I also think that many of
>us are going to have to become comfortable with a certain degree of hypocricy
>when it comes to raising our children. "We" did all the drugs and the sex
>(And managed to make it highly risky in the process.) and somehow survived
>punk, acid, heavy metal, death metal and disco <g>. "We" have tattoos,
>brands, body piercings and interesting wardrobes. "We" talk at the dinner
>table about how pornography shouldn't be censored on the internet. "We're"
>the ones who *invented* Doom and Quake. So how far are those kids who want
>to push at boundaries, rebel, defy and shock "us" supposed to go?
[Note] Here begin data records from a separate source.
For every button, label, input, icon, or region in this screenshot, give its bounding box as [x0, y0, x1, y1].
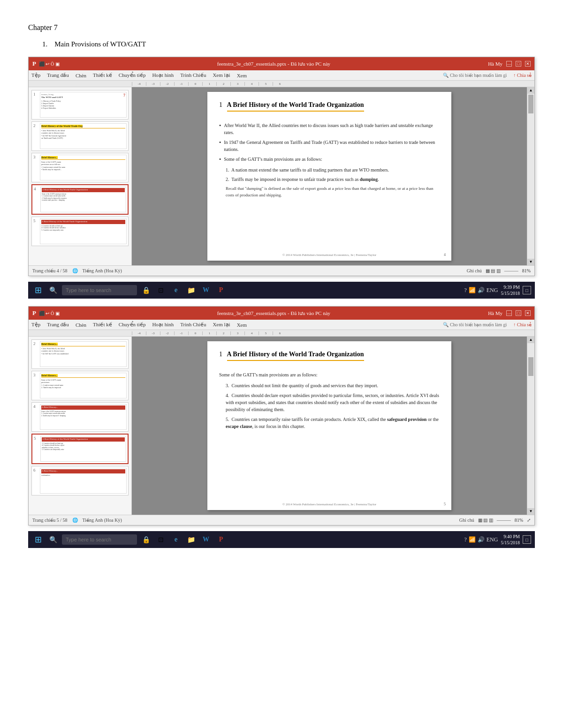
minimize-btn-1[interactable]: —: [506, 61, 512, 67]
title-bar-right-1: Hà My — □ ✕: [488, 61, 531, 67]
slide-footer-1: © 2014 Worth Publishers International Ec…: [207, 253, 451, 257]
zoom-slider-2[interactable]: ———: [497, 518, 511, 523]
taskbar-file-1[interactable]: 📁: [185, 284, 197, 296]
view-icons-1: ▦ ▤ ▥: [486, 268, 501, 273]
slide-thumb-2-3[interactable]: 3 Brief History... Some of the GATT's ma…: [31, 371, 129, 400]
cortana-icon-1[interactable]: 🔒: [140, 284, 152, 296]
bullet-1-1: • After World War II, the Allied countri…: [219, 122, 440, 136]
tab-home-1[interactable]: Trang đầu: [47, 72, 69, 78]
zoom-slider-1[interactable]: ———: [504, 268, 518, 273]
tab-review-1[interactable]: Xem lại: [213, 72, 230, 78]
status-left-2: Trang chiếu 5 / 58 🌐 Tiếng Anh (Hoa Kỳ): [32, 518, 122, 523]
slide-thumb-2-2[interactable]: 2 Brief History... • After World War II,…: [31, 339, 129, 369]
slide-thumb-1-4[interactable]: 4 A Brief History of the World Trade Org…: [31, 184, 129, 215]
cortana-icon-2[interactable]: 🔒: [140, 533, 152, 546]
slide-thumb-1-2[interactable]: 2 Brief History of the World Trade Org •…: [31, 121, 129, 151]
scroll-up-1[interactable]: ▲: [527, 87, 534, 94]
share-btn-2[interactable]: ↑ Chia sẻ: [513, 322, 532, 327]
slide-thumb-2-4[interactable]: 4 A Brief History... Some of the GATT's …: [31, 402, 129, 432]
tab-home-2[interactable]: Trang đầu: [47, 322, 69, 328]
tab-transitions-2[interactable]: Chuyển tiếp: [119, 322, 146, 328]
notes-btn-1[interactable]: Ghi chú: [467, 268, 482, 273]
slide-thumb-1-1[interactable]: 1 7 feenstra_3e img The WTO and GATT 1. …: [31, 90, 129, 120]
start-button-1[interactable]: ⊞: [32, 284, 44, 296]
tray-lang-2[interactable]: ENG: [487, 536, 498, 543]
tab-file-1[interactable]: Tệp: [31, 72, 40, 78]
slide-thumb-2-6[interactable]: 6 A Brief History... continuation...: [31, 466, 129, 495]
minimize-btn-2[interactable]: —: [506, 310, 512, 316]
taskbar-left-1: ⊞ 🔍 🔒 ⊡ e 📁 W P: [32, 284, 227, 296]
slide-preview-2-5: A Brief History of the World Trade Organ…: [40, 436, 126, 462]
tray-icons-2: ? 📶 🔊 ENG: [464, 536, 498, 543]
search-box-2[interactable]: 🔍 Cho tôi biết bạn muốn làm gì: [443, 322, 507, 327]
slide-thumb-1-5[interactable]: 5 A Brief History of the World Trade Org…: [31, 217, 129, 246]
maximize-btn-1[interactable]: □: [516, 61, 521, 67]
taskbar-word-1[interactable]: W: [200, 284, 212, 296]
right-scrollbar-2[interactable]: ▲ ▼: [527, 337, 534, 515]
slide-title-num-1: 1: [219, 101, 222, 108]
scroll-thumb-2[interactable]: [528, 357, 533, 376]
taskbar-ppt-1[interactable]: P: [215, 284, 227, 296]
tray-network-1[interactable]: 📶: [469, 287, 476, 294]
notification-btn-2[interactable]: □: [523, 535, 531, 544]
status-right-2: Ghi chú ▦ ▤ ▥ ——— 81% ⤢: [459, 518, 531, 523]
taskview-icon-2[interactable]: ⊡: [155, 533, 167, 546]
bullet-dot-1-3: •: [219, 155, 221, 164]
status-bar-1: Trang chiếu 4 / 58 🌐 Tiếng Anh (Hoa Kỳ) …: [29, 265, 534, 276]
slide-panel-1: 1 7 feenstra_3e img The WTO and GATT 1. …: [29, 87, 132, 265]
taskbar-edge-1[interactable]: e: [170, 284, 182, 296]
slide-thumb-1-3[interactable]: 3 Brief History... Some of the GATT's ma…: [31, 153, 129, 182]
close-btn-1[interactable]: ✕: [525, 61, 531, 67]
tab-view-2[interactable]: Xem: [237, 322, 247, 328]
tab-animations-2[interactable]: Hoạt hình: [152, 322, 174, 328]
notes-btn-2[interactable]: Ghi chú: [459, 518, 474, 523]
right-scrollbar-1[interactable]: ▲ ▼: [527, 87, 534, 265]
taskbar-search-1[interactable]: [62, 285, 137, 295]
scroll-thumb-1[interactable]: [528, 95, 533, 113]
slide-preview-2-3: Brief History... Some of the GATT's main…: [40, 373, 127, 398]
tab-view-1[interactable]: Xem: [237, 73, 247, 78]
tray-help-2[interactable]: ?: [464, 536, 466, 543]
taskbar-file-2[interactable]: 📁: [185, 533, 197, 546]
bullet-1-2: • In 1947 the General Agreement on Tarif…: [219, 139, 440, 153]
slide-preview-1-3: Brief History... Some of the GATT's main…: [40, 155, 127, 180]
tab-slideshow-1[interactable]: Trình Chiếu: [180, 72, 206, 78]
search-box-1[interactable]: 🔍 Cho tôi biết bạn muốn làm gì: [443, 73, 507, 78]
tray-network-2[interactable]: 📶: [469, 536, 476, 543]
tray-help-1[interactable]: ?: [464, 287, 466, 294]
tab-transitions-1[interactable]: Chuyển tiếp: [119, 72, 146, 78]
start-button-2[interactable]: ⊞: [32, 533, 44, 546]
taskbar-word-2[interactable]: W: [200, 533, 212, 546]
scroll-down-1[interactable]: ▼: [527, 259, 534, 265]
tray-volume-2[interactable]: 🔊: [478, 536, 485, 543]
slide-thumb-2-5[interactable]: 5 A Brief History of the World Trade Org…: [31, 434, 129, 464]
title-bar-filename-2: feenstra_3e_ch07_essentials.pptx - Đã lư…: [60, 310, 488, 316]
tray-volume-1[interactable]: 🔊: [478, 287, 485, 294]
numbered-item-2-5: 5. Countries can temporarily raise tarif…: [226, 416, 440, 430]
maximize-btn-2[interactable]: □: [516, 310, 521, 316]
tray-lang-1[interactable]: ENG: [487, 287, 498, 294]
notification-btn-1[interactable]: □: [523, 286, 531, 294]
taskview-icon-1[interactable]: ⊡: [155, 284, 167, 296]
tab-insert-2[interactable]: Chèn: [76, 322, 86, 328]
scroll-up-2[interactable]: ▲: [527, 337, 534, 343]
fit-icon-2[interactable]: ⤢: [527, 518, 531, 523]
share-btn-1[interactable]: ↑ Chia sẻ: [513, 73, 532, 78]
slide-preview-1-5: A Brief History of the World Trade Organ…: [40, 218, 127, 244]
title-bar-2: P ⬛ ↩ Ö ▣ feenstra_3e_ch07_essentials.pp…: [29, 307, 534, 320]
tab-review-2[interactable]: Xem lại: [213, 322, 230, 328]
slide-title-container-2: 1 A Brief History of the World Trade Org…: [219, 351, 440, 367]
taskbar-edge-2[interactable]: e: [170, 533, 182, 546]
scroll-down-2[interactable]: ▼: [527, 508, 534, 515]
item-num-2-4: 4.: [226, 393, 229, 398]
tab-slideshow-2[interactable]: Trình Chiếu: [180, 322, 206, 328]
tab-file-2[interactable]: Tệp: [31, 322, 40, 328]
taskbar-ppt-2[interactable]: P: [215, 533, 227, 546]
taskbar-search-2[interactable]: [62, 534, 137, 545]
close-btn-2[interactable]: ✕: [525, 310, 531, 316]
tab-design-1[interactable]: Thiết kế: [93, 72, 112, 78]
tab-insert-1[interactable]: Chèn: [76, 73, 86, 78]
tab-animations-1[interactable]: Hoạt hình: [152, 72, 174, 78]
slide-preview-1-2: Brief History of the World Trade Org • A…: [40, 123, 127, 149]
tab-design-2[interactable]: Thiết kế: [93, 322, 112, 328]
It's a
>quandary, and I do feel a frisson of hypocricy when I, who has ingested most
>mind and mood altering substances known to man, tell my five year old that
>"Drugs are bad cause they hurt your body", but oh well.
>
>We're never going to be able to pinpoint "Why??", because we *know* why, but
>we don't yet have the ability to understand how all these factors interact
>with the individual to produce one outcome over another.
>
>AJ
><packing away soapbox>
>

Just the other day, I was commiserating with another mother about how
we each have a child that seems to be a changeling.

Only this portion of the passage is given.